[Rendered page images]
──────

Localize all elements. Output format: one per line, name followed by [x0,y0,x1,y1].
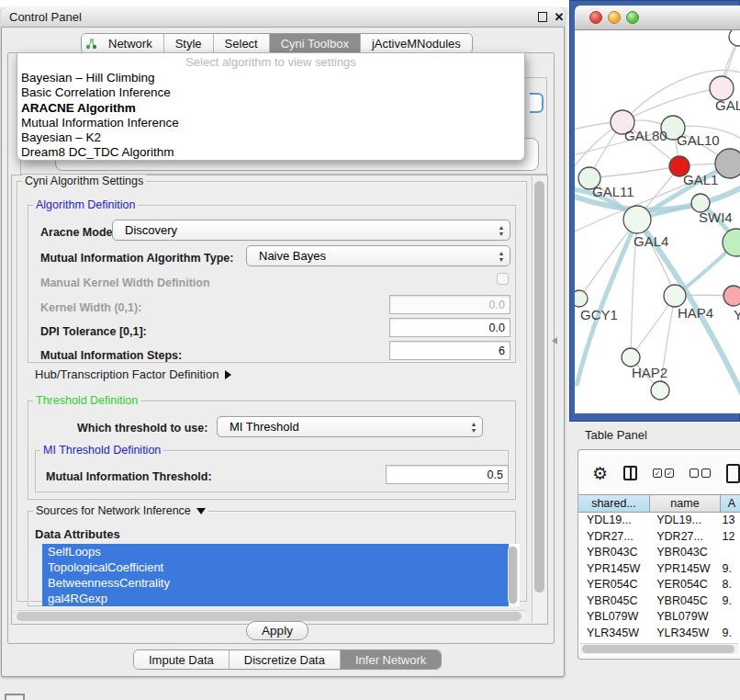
table-cell: YBR045C [578,593,648,610]
network-node-label: GAL4 [633,233,668,249]
hub-definition-expander[interactable]: Hub/Transcription Factor Definition [35,367,231,381]
aracne-mode-value: Discovery [113,223,493,237]
attribute-list-item[interactable]: BetweennessCentrality [42,575,509,591]
table-row[interactable]: YBR045CYBR045C9. [578,593,740,610]
network-node-label: HAP4 [678,305,713,321]
table-cell: 9. [718,593,740,610]
table-horizontal-scrollbar[interactable] [580,643,738,654]
table-header: shared...nameA [578,494,740,513]
network-node[interactable] [715,149,740,178]
tab-label: Select [218,37,265,51]
sources-group-title[interactable]: Sources for Network Inference [33,504,208,517]
kernel-width-field[interactable]: 0.0 [389,295,510,314]
attributes-list-scrollbar[interactable] [508,546,518,604]
mi-type-label: Mutual Information Algorithm Type: [40,252,233,265]
column-header-1[interactable]: shared... [578,494,650,513]
column-header-3[interactable]: A [721,494,740,513]
network-node-hap4[interactable] [664,285,686,307]
minimize-traffic-light-icon[interactable] [608,11,621,24]
dropdown-item[interactable]: Dream8 DC_TDC Algorithm [17,145,524,160]
columns-icon[interactable] [623,466,637,480]
checkbox-empty-icon [701,469,711,478]
tab-style[interactable]: Style [164,34,214,53]
network-node-hap2[interactable] [622,348,640,367]
zoom-traffic-light-icon[interactable] [626,11,639,24]
network-canvas[interactable]: GALGAL80GAL10GAL1GAL11SWI4GAL4GCY1HAP4YH… [575,30,740,413]
table-panel-title: Table Panel [585,428,647,442]
tab-infer-network[interactable]: Infer Network [341,650,441,669]
network-node-label: GAL11 [592,184,634,199]
table-cell: YPR145W [578,561,648,578]
table-cell: 13 [718,513,740,529]
network-node-label: Y [734,307,740,322]
table-cell: YDL19... [578,513,648,529]
network-node[interactable] [651,381,669,400]
tab-impute-data[interactable]: Impute Data [134,650,230,669]
float-window-icon[interactable] [538,12,547,22]
algorithm-combobox-focus-ring[interactable] [530,93,544,113]
network-view-titlebar[interactable] [575,6,740,30]
dropdown-item[interactable]: ARACNE Algorithm [17,101,524,116]
attribute-list-item[interactable]: TopologicalCoefficient [42,559,509,575]
dropdown-item[interactable]: Bayesian – K2 [17,130,524,145]
algorithm-dropdown-popup: Select algorithm to view settings Bayesi… [17,52,525,161]
which-threshold-value: MI Threshold [218,420,465,434]
table-row[interactable]: YDL19...YDL19...13 [578,513,740,529]
table-cell: 9. [718,626,740,642]
gear-icon[interactable]: ⚙ [592,464,608,482]
network-node-label: GCY1 [580,307,618,322]
tab-network[interactable]: Network [82,34,164,53]
network-node-label: GAL10 [677,132,720,148]
checked-columns-icon[interactable]: ✓✓ [653,469,674,478]
table-row[interactable]: YLR345WYLR345W9. [578,626,740,642]
close-icon[interactable]: ✕ [553,10,566,24]
network-node-gal4[interactable] [623,206,651,233]
dropdown-item[interactable]: Basic Correlation Inference [17,85,524,100]
settings-vertical-scrollbar[interactable] [532,176,546,623]
dropdown-item[interactable]: Bayesian – Hill Climbing [17,71,524,85]
attribute-list-item[interactable]: SelfLoops [42,544,509,559]
network-node-gcy1[interactable] [575,290,588,307]
mi-steps-field[interactable]: 6 [389,341,510,360]
table-cell: 12 [718,529,740,546]
apply-button[interactable]: Apply [246,621,308,640]
table-cell: YBR045C [648,593,717,610]
network-node-y[interactable] [723,286,740,306]
table-row[interactable]: YDR27...YDR27...12 [578,529,740,546]
dpi-tolerance-field[interactable]: 0.0 [389,318,510,337]
tab-label: Cyni Toolbox [274,37,356,51]
tab-jactivemnodules[interactable]: jActiveMNodules [361,34,472,53]
tab-select[interactable]: Select [214,34,270,53]
combo-arrows-icon: ▲▼ [465,421,482,434]
combo-arrows-icon: ▲▼ [493,224,510,237]
mi-threshold-field[interactable]: 0.5 [386,465,509,484]
split-pane-collapse-icon[interactable] [552,337,557,344]
kernel-width-label: Kernel Width (0,1): [40,301,141,314]
unchecked-columns-icon[interactable] [690,469,711,478]
tab-label: jActiveMNodules [364,37,468,51]
table-row[interactable]: YBR043CYBR043C [578,545,740,561]
network-node[interactable] [729,30,740,46]
aracne-mode-combobox[interactable]: Discovery ▲▼ [112,220,510,241]
tab-cyni-toolbox[interactable]: Cyni Toolbox [270,34,361,53]
mi-type-combobox[interactable]: Naive Bayes ▲▼ [246,245,510,266]
table-row[interactable]: YBL079WYBL079W [578,609,740,626]
combo-arrows-icon: ▲▼ [493,250,510,263]
dropdown-item[interactable]: Mutual Information Inference [17,116,524,130]
minimized-panel-icon[interactable] [5,694,25,700]
which-threshold-combobox[interactable]: MI Threshold ▲▼ [217,416,483,437]
attribute-list-item[interactable]: gal4RGexp [42,591,509,606]
manual-kernel-label: Manual Kernel Width Definition [40,277,210,289]
table-row[interactable]: YER054CYER054C8. [578,577,740,593]
table-cell: YBR043C [648,545,717,561]
table-row[interactable]: YPR145WYPR145W9. [578,561,740,578]
page-icon[interactable] [726,464,740,483]
table-cell: YLR345W [578,626,648,642]
network-edge[interactable] [589,166,679,178]
manual-kernel-checkbox[interactable] [497,273,509,285]
checkbox-checked-icon: ✓ [653,469,662,478]
table-rows: YDL19...YDL19...13YDR27...YDR27...12YBR0… [578,513,740,644]
tab-discretize-data[interactable]: Discretize Data [230,650,341,669]
column-header-2[interactable]: name [650,494,721,513]
close-traffic-light-icon[interactable] [589,11,602,24]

──────

— Your instructions —
Although the records contain pictures, only the text should be copied, exactly as it stands.

— Output of the exercise —
Localize all elements. Output format: one per line, name followed by [x0,y0,x1,y1].
table-cell: YBR045C [578,593,648,610]
network-node-label: GAL4 [633,233,668,249]
hub-definition-expander[interactable]: Hub/Transcription Factor Definition [35,367,231,381]
aracne-mode-value: Discovery [113,223,493,237]
attribute-list-item[interactable]: BetweennessCentrality [42,575,509,591]
table-row[interactable]: YBR045CYBR045C9. [578,593,740,610]
network-node-label: HAP4 [678,305,713,321]
table-cell: 9. [718,593,740,610]
table-horizontal-scrollbar[interactable] [580,643,738,654]
table-header: shared...nameA [578,494,740,513]
network-node[interactable] [715,149,740,178]
tab-label: Select [218,37,265,51]
sources-group-title[interactable]: Sources for Network Inference [33,504,208,517]
kernel-width-field[interactable]: 0.0 [389,295,510,314]
attributes-list-scrollbar[interactable] [508,546,518,604]
mi-type-label: Mutual Information Algorithm Type: [40,252,233,265]
column-header-1[interactable]: shared... [578,494,650,513]
column-header-3[interactable]: A [721,494,740,513]
network-node-hap4[interactable] [664,285,686,307]
minimize-traffic-light-icon[interactable] [608,11,621,24]
dropdown-item[interactable]: Dream8 DC_TDC Algorithm [17,145,524,160]
columns-icon[interactable] [623,466,637,480]
checkbox-empty-icon [701,469,711,478]
tab-style[interactable]: Style [164,34,214,53]
network-node-hap2[interactable] [622,348,640,367]
zoom-traffic-light-icon[interactable] [626,11,639,24]
network-canvas[interactable]: GALGAL80GAL10GAL1GAL11SWI4GAL4GCY1HAP4YH… [575,30,740,413]
table-panel-title: Table Panel [585,428,647,442]
tab-infer-network[interactable]: Infer Network [341,650,441,669]
network-node-label: GAL11 [592,184,634,199]
table-cell: YPR145W [578,561,648,578]
table-cell: 13 [718,513,740,529]
network-node-label: Y [734,307,740,322]
table-cell: YDL19... [578,513,648,529]
network-node[interactable] [651,381,669,400]
tab-impute-data[interactable]: Impute Data [134,650,230,669]
float-window-icon[interactable] [538,12,547,22]
algorithm-combobox-focus-ring[interactable] [530,93,544,113]
network-view-titlebar[interactable] [575,6,740,30]
dropdown-item[interactable]: ARACNE Algorithm [17,101,524,116]
attribute-list-item[interactable]: TopologicalCoefficient [42,559,509,575]
dropdown-item[interactable]: Bayesian – K2 [17,130,524,145]
algorithm-dropdown-popup: Select algorithm to view settings Bayesi… [17,52,525,161]
which-threshold-value: MI Threshold [218,420,465,434]
table-row[interactable]: YDL19...YDL19...13 [578,513,740,529]
table-cell: 9. [718,626,740,642]
gear-icon[interactable]: ⚙ [592,464,608,482]
network-node-label: GCY1 [580,307,618,322]
tab-network[interactable]: Network [82,34,164,53]
network-node-label: GAL10 [677,132,720,148]
checked-columns-icon[interactable]: ✓✓ [653,469,674,478]
table-row[interactable]: YLR345WYLR345W9. [578,626,740,642]
close-icon[interactable]: ✕ [553,10,566,24]
network-node-gal4[interactable] [623,206,651,233]
dropdown-item[interactable]: Basic Correlation Inference [17,85,524,100]
settings-vertical-scrollbar[interactable] [532,176,546,623]
dropdown-item[interactable]: Bayesian – Hill Climbing [17,71,524,85]
attribute-list-item[interactable]: SelfLoops [42,544,509,559]
network-node-gcy1[interactable] [575,290,588,307]
mi-steps-field[interactable]: 6 [389,341,510,360]
table-cell: 12 [718,529,740,546]
apply-button[interactable]: Apply [246,621,308,640]
table-cell: YBR045C [648,593,717,610]
network-node-y[interactable] [723,286,740,306]
table-row[interactable]: YDR27...YDR27...12 [578,529,740,546]
dpi-tolerance-field[interactable]: 0.0 [389,318,510,337]
tab-label: Cyni Toolbox [274,37,356,51]
tab-jactivemnodules[interactable]: jActiveMNodules [361,34,472,53]
tab-select[interactable]: Select [214,34,270,53]
combo-arrows-icon: ▲▼ [465,421,482,434]
combo-arrows-icon: ▲▼ [493,224,510,237]
mi-threshold-field[interactable]: 0.5 [386,465,509,484]
split-pane-collapse-icon[interactable] [552,337,557,344]
kernel-width-label: Kernel Width (0,1): [40,301,141,314]
unchecked-columns-icon[interactable] [690,469,711,478]
tab-label: jActiveMNodules [364,37,468,51]
table-row[interactable]: YBR043CYBR043C [578,545,740,561]
network-node[interactable] [729,30,740,46]
aracne-mode-combobox[interactable]: Discovery ▲▼ [112,220,510,241]
tab-cyni-toolbox[interactable]: Cyni Toolbox [270,34,361,53]
mi-type-combobox[interactable]: Naive Bayes ▲▼ [246,245,510,266]
table-row[interactable]: YBL079WYBL079W [578,609,740,626]
combo-arrows-icon: ▲▼ [493,250,510,263]
dropdown-item[interactable]: Mutual Information Inference [17,116,524,130]
minimized-panel-icon[interactable] [5,694,25,700]
which-threshold-combobox[interactable]: MI Threshold ▲▼ [217,416,483,437]
attribute-list-item[interactable]: gal4RGexp [42,591,509,606]
manual-kernel-label: Manual Kernel Width Definition [40,277,210,289]
table-row[interactable]: YER054CYER054C8. [578,577,740,593]
table-cell: YBR043C [648,545,717,561]
table-row[interactable]: YPR145WYPR145W9. [578,561,740,578]
page-icon[interactable] [726,464,740,483]
table-cell: YLR345W [578,626,648,642]
network-edge[interactable] [589,166,679,178]
manual-kernel-checkbox[interactable] [497,273,509,285]
checkbox-checked-icon: ✓ [653,469,662,478]
table-rows: YDL19...YDL19...13YDR27...YDR27...12YBR0… [578,513,740,644]
tab-discretize-data[interactable]: Discretize Data [230,650,341,669]
column-header-2[interactable]: name [650,494,721,513]
close-traffic-light-icon[interactable] [589,11,602,24]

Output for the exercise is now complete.